Topology-Aware Neutrosophic Graph Structures for Modeling Innovation Performance of Agricultural Technology Enterprises in the Digital Economy Era
Keywords:
Neutrosophic Sets; Neutrosophic Graph Theory; Uncertainty Modeling; Graph Homomorphism; Agricultural Technology; Agri-Digital Transformation; AgriTech Enterprises.Abstract
With the proliferation of smart agricultural initiatives in the digital economy, a significant
increase in uncertainties has arisen in how stakeholders interact across different dimensions.
Existing neutrosophic models, including neutrosophic graphs, failed to model structural realities
that govern these interactions.
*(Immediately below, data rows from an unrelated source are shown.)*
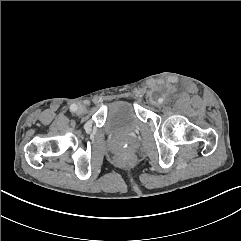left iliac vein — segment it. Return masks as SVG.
<instances>
[{
	"instance_id": "obj_1",
	"label": "left iliac vein",
	"mask_w": 241,
	"mask_h": 241,
	"mask_svg": "<svg viewBox=\"0 0 241 241\" xmlns=\"http://www.w3.org/2000/svg\"><path fill=\"white\" fill-rule=\"evenodd\" d=\"M152 104L158 106L159 104L156 101H152Z\"/></svg>"
}]
</instances>
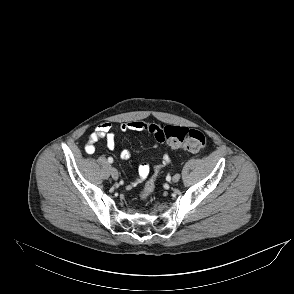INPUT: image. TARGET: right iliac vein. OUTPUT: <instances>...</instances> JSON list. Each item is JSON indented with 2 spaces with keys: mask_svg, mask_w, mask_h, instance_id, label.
I'll list each match as a JSON object with an SVG mask.
<instances>
[{
  "mask_svg": "<svg viewBox=\"0 0 294 294\" xmlns=\"http://www.w3.org/2000/svg\"><path fill=\"white\" fill-rule=\"evenodd\" d=\"M111 176L114 180H117L119 178V173L115 168L111 169Z\"/></svg>",
  "mask_w": 294,
  "mask_h": 294,
  "instance_id": "63e3f726",
  "label": "right iliac vein"
}]
</instances>
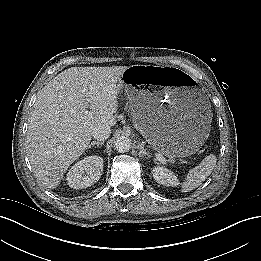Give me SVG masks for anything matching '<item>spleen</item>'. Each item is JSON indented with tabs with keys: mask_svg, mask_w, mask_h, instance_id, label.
<instances>
[{
	"mask_svg": "<svg viewBox=\"0 0 261 261\" xmlns=\"http://www.w3.org/2000/svg\"><path fill=\"white\" fill-rule=\"evenodd\" d=\"M217 162L214 154L206 156L201 163L191 169L181 184V191L186 193L194 190L212 173Z\"/></svg>",
	"mask_w": 261,
	"mask_h": 261,
	"instance_id": "3e777b00",
	"label": "spleen"
}]
</instances>
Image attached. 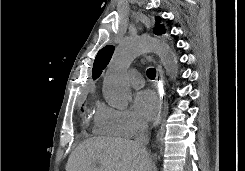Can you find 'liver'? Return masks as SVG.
I'll return each instance as SVG.
<instances>
[{"label": "liver", "instance_id": "6515ba94", "mask_svg": "<svg viewBox=\"0 0 245 171\" xmlns=\"http://www.w3.org/2000/svg\"><path fill=\"white\" fill-rule=\"evenodd\" d=\"M152 161L134 141L93 137L71 153L66 171H152Z\"/></svg>", "mask_w": 245, "mask_h": 171}]
</instances>
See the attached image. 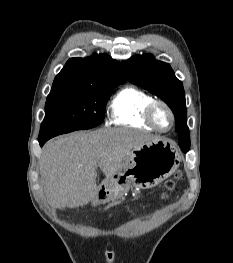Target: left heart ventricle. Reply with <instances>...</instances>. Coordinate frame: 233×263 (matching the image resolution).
Listing matches in <instances>:
<instances>
[{
  "label": "left heart ventricle",
  "mask_w": 233,
  "mask_h": 263,
  "mask_svg": "<svg viewBox=\"0 0 233 263\" xmlns=\"http://www.w3.org/2000/svg\"><path fill=\"white\" fill-rule=\"evenodd\" d=\"M155 120L161 128H168L170 125V115L162 106H158L155 110Z\"/></svg>",
  "instance_id": "obj_1"
}]
</instances>
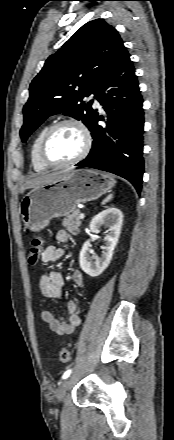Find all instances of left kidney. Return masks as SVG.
<instances>
[{"label": "left kidney", "instance_id": "left-kidney-1", "mask_svg": "<svg viewBox=\"0 0 174 440\" xmlns=\"http://www.w3.org/2000/svg\"><path fill=\"white\" fill-rule=\"evenodd\" d=\"M123 223L122 212L114 207L103 210L98 213L90 222V230L96 233L100 227L108 228V234L105 236V246L101 257H90L88 252L91 244L87 240L80 252L79 263L81 269L91 277L99 276L110 264L114 249L120 237Z\"/></svg>", "mask_w": 174, "mask_h": 440}]
</instances>
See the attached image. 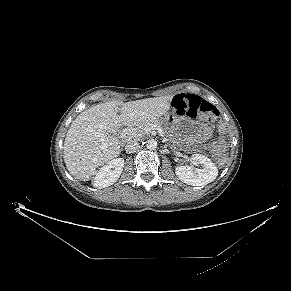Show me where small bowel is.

To address this challenge, this study presents a novel mathematical
framework, topology-aware neutrosophic graphs, that integrates neutrosophic graph theories with
domain-specific topological constraints for modeling enterprise connectivity. Our key
contributions include: 1) providing formal definition of topology-aware neutrosophic graphs
theory that integrate neutrosophic uncertainty with structural constraints; 2) presenting
customized operations and analytical tools for exploring graph properties under topological
constraints; and 3) demonstrating through a detailed case study how our framework reduces
uncertainty and improves interpretability compared to custom approaches. We study the
applicability of the proposed framework on a real case study, and the results show the ability to
capture uncertainty more realistically while filtering implausible relationships. Based on
comparative analysis against topology-agnostic models, we prove the benefits of our framework
in reducing network ambiguity and enhancing interpretability.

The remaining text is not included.